You can use Fireworks AI and their serverless or on-demand models as a compatible backend for AppMap Navie AI.
After creating an account on Fireworks AI you can configure your Navie environment settings:
OPENAI_API_KEY |
WBYq2mKlK8I16ha21k233k2EwzGAJy3e0CLmtNZadJ6byfpu7c |
OPENAI_BASE_URL |
https://api.fireworks.ai/inference/v1 |
APPMAP_NAVIE_MODEL |
accounts/fireworks/models/mixtral-8x22b-instruct |
Consult the Fireworks AI documentation for a full list of the available models they currently support.
You can use Ollama to run Navie with local models; after
you’ve successfully ran a model with ollama run
command, you can configure
Navie to use it:
OPENAI_API_KEY |
dummy |
OPENAI_BASE_URL |
http://127.0.0.1:11434/v1 |
APPMAP_NAVIE_MODEL |
mixtral |
Note: Even though it’s running locally a dummy placeholder API key is still required.
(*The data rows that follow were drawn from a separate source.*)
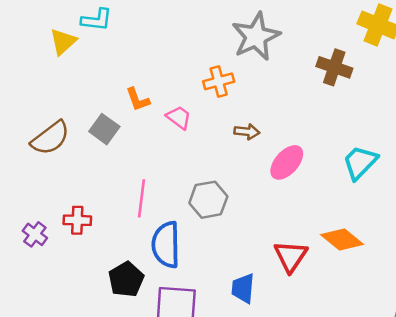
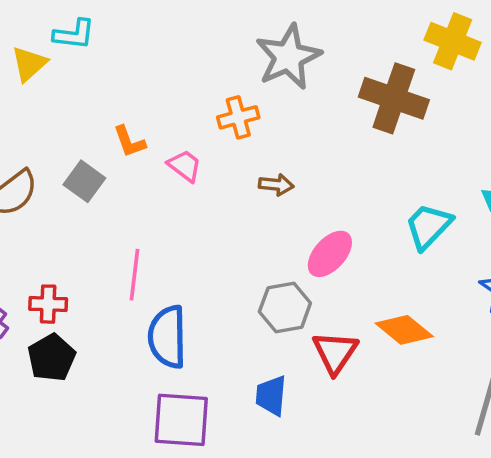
brown cross: (334, 67) -> (394, 98), size x1.4
pink ellipse: (287, 162) -> (330, 254), moved
gray hexagon: (208, 200) -> (285, 307), moved
black pentagon: (126, 279) -> (52, 358), moved

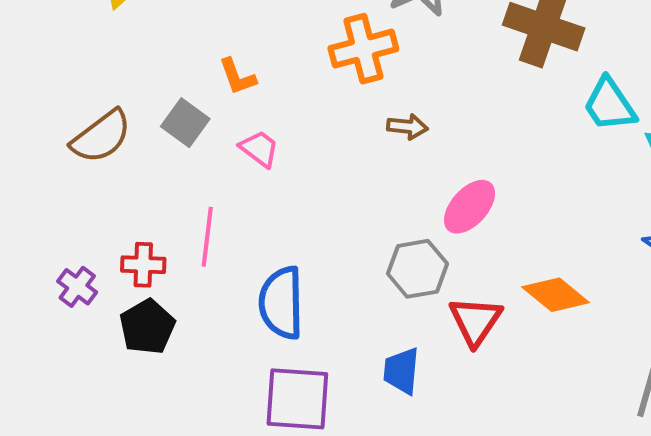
orange cross: (238, 117) -> (363, 49), size x1.4
pink trapezoid: (185, 166) -> (259, 149), moved
cyan trapezoid: (428, 226) -> (610, 105), moved, turned -78
pink line: (135, 275) -> (207, 237), moved

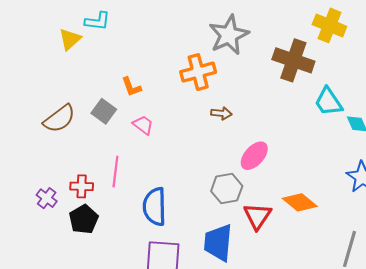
blue trapezoid: (401, 371) -> (218, 243), size x1.5

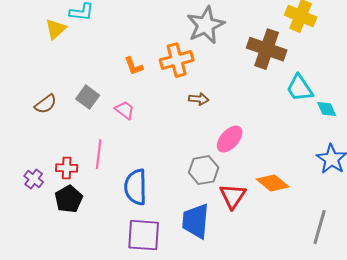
orange L-shape: (131, 87) -> (134, 66), moved
brown semicircle: (59, 119) -> (46, 104), size x0.7

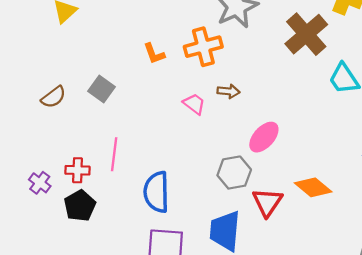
brown cross: (267, 49) -> (306, 34), turned 30
pink trapezoid: (125, 110) -> (194, 104), moved

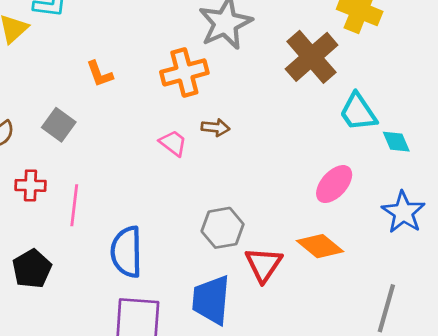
orange L-shape: (154, 54) -> (100, 74), moved
pink ellipse: (264, 137) -> (334, 184), moved
red cross: (78, 170) -> (30, 185), moved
You can use LM Studio to run Navie with local models.
After downloading a model to run, select the option to run a local server.
In the next window, select which model you want to load into the local inference server.
After loading your model, you can confirm it’s successfully running in the logs.
NOTE: Save the URL it’s running under to use for OPENAI_BASE_URL
environment variable.
For example: http://localhost:1234/v1
In the Model Inspector
copy the name of the model and use this for the APPMAP_NAVIE_MODEL
environment variable.
For example: Meta-Llama-3-8B-Instruct-imatrix
Continue to configure your local environment with the following environment variables based on your LM Studio configuration. Refer to the documentation above for steps specific to your code editor.
OPENAI_API_KEY |
dummy |
OPENAI_BASE_URL |
http://localhost:1234/v1 |
APPMAP_NAVIE_MODEL |
Meta-Llama-3-8B-Instruct-imatrix |
Note: Even though it’s running locally a dummy placeholder API key is still required.